• [TASK DIRECTIONS]: The answer must consist of every line below that holds the word "dari".

• [Records from a data source]:
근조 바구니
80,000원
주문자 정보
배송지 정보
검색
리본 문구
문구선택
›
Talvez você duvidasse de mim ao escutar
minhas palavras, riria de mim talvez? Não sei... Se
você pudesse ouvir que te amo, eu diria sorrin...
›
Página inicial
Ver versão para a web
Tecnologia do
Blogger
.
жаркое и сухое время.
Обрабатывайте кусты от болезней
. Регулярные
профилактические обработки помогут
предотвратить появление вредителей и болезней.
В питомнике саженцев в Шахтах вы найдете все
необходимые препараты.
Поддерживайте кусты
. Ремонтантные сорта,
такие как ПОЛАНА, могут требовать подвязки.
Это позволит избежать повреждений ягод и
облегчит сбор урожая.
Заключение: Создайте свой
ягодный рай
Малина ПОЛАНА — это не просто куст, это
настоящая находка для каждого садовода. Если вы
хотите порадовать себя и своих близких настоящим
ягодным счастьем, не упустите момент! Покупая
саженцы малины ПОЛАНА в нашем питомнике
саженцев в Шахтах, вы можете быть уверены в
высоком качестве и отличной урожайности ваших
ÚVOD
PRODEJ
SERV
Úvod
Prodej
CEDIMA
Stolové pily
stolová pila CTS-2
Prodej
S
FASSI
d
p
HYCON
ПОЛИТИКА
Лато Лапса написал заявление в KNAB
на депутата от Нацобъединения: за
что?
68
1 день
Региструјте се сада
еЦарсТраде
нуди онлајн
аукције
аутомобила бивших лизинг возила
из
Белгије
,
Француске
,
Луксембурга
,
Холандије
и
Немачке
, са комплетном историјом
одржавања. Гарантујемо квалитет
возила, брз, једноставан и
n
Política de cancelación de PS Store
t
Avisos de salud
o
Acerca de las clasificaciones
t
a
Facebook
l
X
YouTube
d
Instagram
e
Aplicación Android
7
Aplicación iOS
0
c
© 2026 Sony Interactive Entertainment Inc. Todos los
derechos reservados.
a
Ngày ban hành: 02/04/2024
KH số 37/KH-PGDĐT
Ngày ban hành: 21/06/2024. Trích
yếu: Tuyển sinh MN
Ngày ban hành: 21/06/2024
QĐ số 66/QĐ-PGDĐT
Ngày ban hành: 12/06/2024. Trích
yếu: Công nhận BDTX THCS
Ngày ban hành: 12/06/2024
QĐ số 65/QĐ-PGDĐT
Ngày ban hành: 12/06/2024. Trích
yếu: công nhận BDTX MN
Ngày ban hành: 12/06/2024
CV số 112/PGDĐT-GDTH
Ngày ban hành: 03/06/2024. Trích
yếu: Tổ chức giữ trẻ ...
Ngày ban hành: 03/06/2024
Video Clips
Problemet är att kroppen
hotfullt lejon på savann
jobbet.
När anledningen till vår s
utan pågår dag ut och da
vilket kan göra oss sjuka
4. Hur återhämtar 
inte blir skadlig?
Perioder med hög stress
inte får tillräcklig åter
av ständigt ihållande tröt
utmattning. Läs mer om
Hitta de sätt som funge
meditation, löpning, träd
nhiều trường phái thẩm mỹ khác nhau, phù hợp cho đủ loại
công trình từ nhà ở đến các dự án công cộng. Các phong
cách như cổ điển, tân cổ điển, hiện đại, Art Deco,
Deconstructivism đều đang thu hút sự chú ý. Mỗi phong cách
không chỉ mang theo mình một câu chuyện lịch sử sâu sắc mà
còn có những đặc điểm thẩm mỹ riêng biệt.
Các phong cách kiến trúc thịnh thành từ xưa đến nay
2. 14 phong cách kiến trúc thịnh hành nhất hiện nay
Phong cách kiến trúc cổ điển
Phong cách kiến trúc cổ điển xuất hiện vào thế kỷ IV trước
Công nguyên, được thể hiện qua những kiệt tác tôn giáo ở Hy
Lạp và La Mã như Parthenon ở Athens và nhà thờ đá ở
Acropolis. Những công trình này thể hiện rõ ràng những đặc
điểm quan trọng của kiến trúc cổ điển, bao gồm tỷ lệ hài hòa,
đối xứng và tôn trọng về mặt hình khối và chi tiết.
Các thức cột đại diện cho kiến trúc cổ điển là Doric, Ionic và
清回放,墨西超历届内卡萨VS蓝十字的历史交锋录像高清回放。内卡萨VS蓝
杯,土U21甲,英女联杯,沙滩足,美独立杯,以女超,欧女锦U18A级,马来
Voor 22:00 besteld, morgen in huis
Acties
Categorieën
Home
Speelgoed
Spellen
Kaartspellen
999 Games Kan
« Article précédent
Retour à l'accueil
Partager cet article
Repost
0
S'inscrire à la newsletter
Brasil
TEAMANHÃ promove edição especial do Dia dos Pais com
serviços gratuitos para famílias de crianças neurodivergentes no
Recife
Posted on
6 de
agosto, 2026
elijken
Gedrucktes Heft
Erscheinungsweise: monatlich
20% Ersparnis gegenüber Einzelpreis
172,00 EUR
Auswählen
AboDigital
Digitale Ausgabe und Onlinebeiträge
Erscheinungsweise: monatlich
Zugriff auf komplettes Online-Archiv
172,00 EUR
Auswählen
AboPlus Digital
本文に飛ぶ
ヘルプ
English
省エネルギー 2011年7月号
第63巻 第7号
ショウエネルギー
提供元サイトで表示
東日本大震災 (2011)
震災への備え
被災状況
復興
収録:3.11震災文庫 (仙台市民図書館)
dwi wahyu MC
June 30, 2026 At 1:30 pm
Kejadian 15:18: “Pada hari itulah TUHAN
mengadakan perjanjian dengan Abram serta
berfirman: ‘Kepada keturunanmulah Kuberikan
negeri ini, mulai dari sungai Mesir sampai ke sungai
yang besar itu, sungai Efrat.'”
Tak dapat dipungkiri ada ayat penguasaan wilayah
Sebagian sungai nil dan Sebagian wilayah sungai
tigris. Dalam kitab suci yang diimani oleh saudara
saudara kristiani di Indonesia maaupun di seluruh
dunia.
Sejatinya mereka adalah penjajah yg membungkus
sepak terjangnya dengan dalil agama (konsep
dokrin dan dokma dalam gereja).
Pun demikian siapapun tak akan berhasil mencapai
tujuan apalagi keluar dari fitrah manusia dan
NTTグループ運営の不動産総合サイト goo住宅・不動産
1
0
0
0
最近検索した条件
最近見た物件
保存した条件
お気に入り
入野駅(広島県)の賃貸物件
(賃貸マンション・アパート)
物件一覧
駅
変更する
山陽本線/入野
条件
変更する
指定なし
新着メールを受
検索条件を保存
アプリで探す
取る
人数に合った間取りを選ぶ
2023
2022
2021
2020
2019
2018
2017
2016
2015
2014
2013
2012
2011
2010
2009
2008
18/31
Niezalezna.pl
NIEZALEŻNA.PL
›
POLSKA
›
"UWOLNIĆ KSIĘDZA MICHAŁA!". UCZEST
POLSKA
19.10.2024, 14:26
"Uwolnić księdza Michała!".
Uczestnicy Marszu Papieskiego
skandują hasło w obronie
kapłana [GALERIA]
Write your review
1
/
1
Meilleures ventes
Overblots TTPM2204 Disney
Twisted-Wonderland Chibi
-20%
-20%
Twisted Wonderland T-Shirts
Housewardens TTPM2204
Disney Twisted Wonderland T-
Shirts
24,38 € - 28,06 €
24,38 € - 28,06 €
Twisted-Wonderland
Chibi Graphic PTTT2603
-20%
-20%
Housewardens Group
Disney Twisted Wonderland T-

• [REPLY]:
negeri ini, mulai dari sungai Mesir sampai ke sungai
tujuan apalagi keluar dari fitrah manusia dan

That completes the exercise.